L’intelligence artificielle va-t-elle nous voler nos emplois ou nous en offrir de meilleurs ?


Rédigé par La rédaction le Dimanche 20 Juillet 2025

L’IA va-t-elle détruire ou créer des emplois ? Le dernier rapport du Forum économique mondial pose les vrais enjeux de l’emploi à l’horizon 2030.



Alors que l’intelligence artificielle (IA) continue de redessiner les contours de notre quotidien, le monde du travail s’apprête à vivre une secousse sans précédent. C’est du moins ce que révèle le dernier rapport du Forum économique mondial sur l’avenir de l’emploi. Fondé sur les données de plus de 1 000 grandes entreprises internationales, ce document trace les lignes d’un futur à la fois porteur et inquiétant : 92 millions d’emplois devraient disparaître d’ici 2030, mais 170 millions pourraient être créés dans des secteurs liés à la technologie.

​Une révolution numérique qui n’épargne aucun secteur

Le rapport, qui s’appuie sur des entreprises représentant 14 millions de salariés dans 22 industries réparties sur 55 pays, ne laisse guère de doute : les mutations du marché du travail sont déjà en marche. Depuis la pandémie de COVID-19, les dynamiques du travail ont été profondément bouleversées, amplifiées par des crises politiques, une inflation persistante et une pression technologique constante.

Aujourd’hui, la transformation numérique accélère le rythme : 60 % des dirigeants d’entreprise interrogés estiment que les nouvelles technologies transformeront radicalement leur activité avant 2030. Pour le monde du travail, l’enjeu est simple mais colossal : s’adapter ou disparaître.

Qui sont les grands perdants de l’automatisation ?

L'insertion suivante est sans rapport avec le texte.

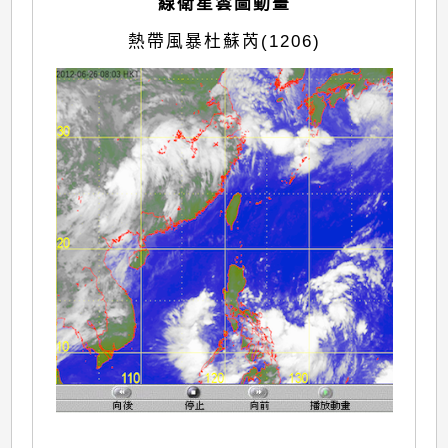
線衛星雲圖動畫
熱帶風暴杜蘇芮(1206)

Le rapport met en évidence les fonctions les plus vulnérables face à l'automatisation croissante, soulignant une tendance inquiétante à la disparition de certains métiers

En première ligne figurent les saisisseurs de données, dont les tâches répétitives sont désormais facilement prises en charge par des algorithmes. Viennent ensuite les secrétaires traditionnelles, progressivement remplacées par des outils de gestion numérique plus performants. Les analystes financiers de premier niveau sont également menacés, l’intelligence artificielle étant désormais capable d’effectuer des analyses préliminaires à grande vitesse. Enfin, les agents des centres d’appel voient leur rôle s’éroder face à l’essor des assistants vocaux intelligents, capables de traiter une large gamme de requêtes sans intervention humaine.

Des métiers aujourd’hui encore largement occupés dans des économies comme celle du Maroc, souvent caractérisées par une forte dépendance au travail administratif et aux services externalisés. La tendance est claire : tout emploi répétitif, faiblement qualifié, ou facilement automatisable sera remplacé à court ou moyen terme.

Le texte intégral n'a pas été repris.